But I felt called, and, having promised myself to always follow "God's Clues", whatever I perceived them to be, I threw myself into this work completely. It was more than I ever bargained for. We have worked hard, and met many wonderful, inspiring people, but we have also had to fight this battle on more fronts than we could have imagined. The most difficult opponent has been the corporate media, because it truly does have the power to "disappear" us no matter how much we cry "We are here! We are here! We are here!"
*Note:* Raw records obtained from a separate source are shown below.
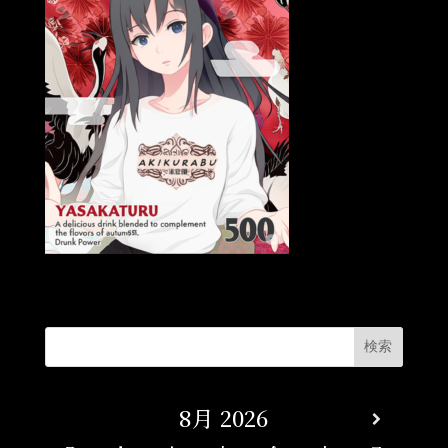
8月
2026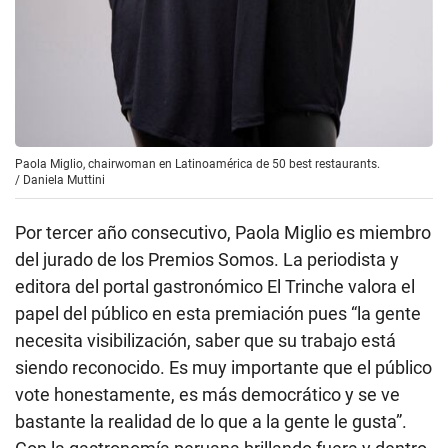
Paola Miglio, chairwoman en Latinoamérica de 50 best restaurants.
/
Daniela Muttini
Por tercer año consecutivo, Paola Miglio es miembro
del jurado de los Premios Somos. La periodista y
editora del portal gastronómico El Trinche valora el
papel del público en esta premiación pues “la gente
necesita visibilización, saber que su trabajo está
siendo reconocido. Es muy importante que el público
vote honestamente, es más democrático y se ve
bastante la realidad de lo que a la gente le gusta”.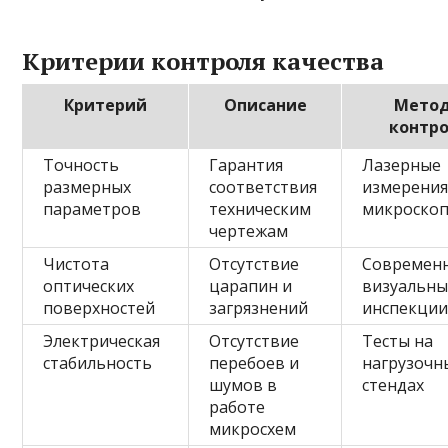
Критерии контроля качества
Критерий
Описание
Мето
контр
Точность
Гарантия
Лазерные
размерных
соответствия
измерения
параметров
техническим
микроско
чертежам
Чистота
Отсутствие
Современ
оптических
царапин и
визуальны
поверхностей
загрязнений
инспекци
Электрическая
Отсутствие
Тесты на
стабильность
перебоев и
нагрузочн
шумов в
стендах
работе
микросхем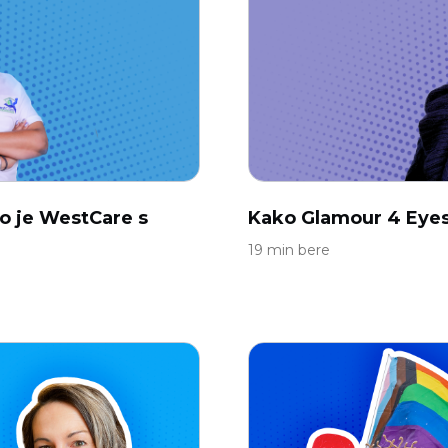
o je WestCare s
Kako Glamour 4 Eyes 
19 min bere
The latest indignity was an article in a local paper. The official Ohio grassroots leader, who jumped ship for a different candidate, and then switched to another, is portraying himself as the voice of the Ohio grassroots. The press is more than happy to tell the story his way, leading readers to believe that we, as a group, are transferring our "energy and enthusiasm" to another candidate.

But that is not what we are doing. My husband and I, and many other grassroots supporters, are working to do what Howard Dean asked us to do when he suspended (not ended) his campaign. We are working let people know that Howard Dean is still on the ballot, and that votes for him can still send delegates to the Democratic convention. None of the other candidates speaks for us, and this is the only way to be assured that we still have a voice.

How can we, as individuals, actually do that, if the powerful voice of the media is telling a different story? Believe me, I have tried--many of us have tried--to get people to tell our story, but to no avail.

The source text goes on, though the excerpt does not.